The current subsidies have the direct effect of reducing supply (since they are not subsidies on the growth of food, but on letting farmland remain fallow...the way to get the money is to have farmland and not grow food on it).
This is only sort of right. IWADFUSDA (I was a developer for the USDA).
My main application issued 2 types of subsidies, to the tune of $4b a year. The first was a direct subsidy. The government says "we will pay you X dollars per ${unit_of_measure} of Y commodity. You grew Z ${units_of_measure}, therefore you get X*Z dollars." There were complex eligibility and attribution rules, but that was the basic idea. This subsidy program was not renewed in the latest Farm Bill.
The other subsidy happened after harvest and market. The government would say "We wanted the market price of Y commodity to be A dollars per ${unit_of_measure}. It was, in fact, A - B dollars. Therefore, in addition to your direct subsidy, we will pay you a "counter cyclical" subsidy of B dollars." If the market price of the commodity was higher than the targetted price, no payment was issued. This subsidy program expired in 2011 or 2012 (I don't remember exactly), and, like the above, was not renewed in the Farm Bill.

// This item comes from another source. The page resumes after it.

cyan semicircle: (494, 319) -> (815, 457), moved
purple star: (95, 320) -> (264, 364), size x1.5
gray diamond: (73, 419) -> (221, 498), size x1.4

I did also do some work on a conservation program. A farmer goes to the government and says "I think these acres on my farm are wetlands/${some_other_environmental_gem}." The government says "We will pay you X dollars per year to not grow crops on this land for Y years." I didn't spend much time on this one, so I don't know the finer points.
I'm not saying these were the only programs around, but the types of programs varied widely. The direct payment program was a big player in the USDA though.
My old coworkers tell me that the latest Farm Bill has shifted emphasis dramatically from subsidy programs to crop insurance programs.